合鹿碗

能登にいくと柳田の温泉によくいく。そこに合鹿(ごうろく)という村がありそこで
発見された、高台(こうだい・おわんの足)が高いたっぷりした漆の器を合鹿碗という。

先週は、和倉温泉の加賀屋にいった。正確にいうと、加賀屋の別館にある美術館を訪ねた。
そこに合鹿碗の名人、いや漆の革命児みたいな人・角偉三郎美術館ができた。
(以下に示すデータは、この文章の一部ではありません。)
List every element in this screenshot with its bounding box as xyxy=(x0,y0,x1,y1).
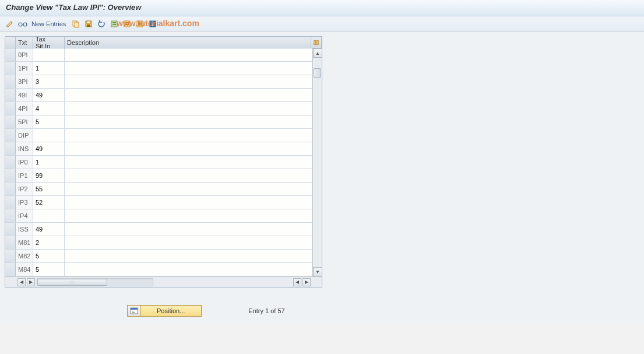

(かく いさぶろう)
1940年輪島生まれ、天才ははやく旅立たれ、2005年、65歳で天国に召された。

たまたま金沢の華人の紹介で、2003年に赤坂の料理屋でお会いしたことがある。
仕事がらいろんな漆の器を見てきたけど、彼の作品は次元が違っていた。
「これ手みたいなんがついてますが、どうやってつけるんですか?」とヤボな質問をした。
「ぼくは、手に直接漆をつけて、仕事をしています」と涼しい顔で答えられた、のが
印象的で、それが最初で最後の邂逅だった。

今日は「書の会」
この会のメンバーで天真庵の名刺とかチラシをつくってくれているあだっちゃんの母堂様が
先週昇華された。天真庵のHPのあかりちゃんのところをクリックすると、今作って
もらっている「寒山拾得美術館」の名刺のデザインがのっている(もうちょっと変更する)

いい人は、あちらに早く呼ばれ、大事な仕事が待っているのかしらん。
母堂様は、ときどきぶらり旅よろしく天真庵のカウンターにちょこんと座り、独酌を楽しまれた。
「おでん、熱燗、昔の女」ではないけど、古い日記をひとりで読むように、自伝の恋物語などを
静かに語ったりする姿がかっこよかった。久保さんの備前の徳利がお気にいりで、
斑唐津のぐいのみで、いつも3合あけた。
昔の恋の話、男と女の話・・・誰でも語れることできるけど、一人称の「が」ではなく、
映画や小説を読んでいるみたいに話にひきずられる、そんな次元の話が酒席でさらっと
語れるようになるのは、「色道」の最終章あたりにあるような気がする。

毎日のように新聞やテレビをよごしている「低級官僚のセクハラ云々(でんでんではないよ、うんぬん)」
とは次元が違うよね。キャバクラやガールズバーにいって「ぼくちゃん低級官僚。へそから上も下も最低・・ボリボリ」
いうような輩ばっかりやね、永田町も霞が関も。。
向島の芸者さんに教えてもらった都都逸がある。
♪かたく握った手と手の中に 今度あう日が書いてある
いいね。情報と交換にさわらせろ・・・その手で自分の頬をなぐりなさい。

明日は「おんなかっぽれ」
こうこちゃんがベネズエラに移住するので、明日は送別会。
生まれてくるのも奇跡だし、生きていくのも奇跡。そして死んでいくのもまた奇跡やね。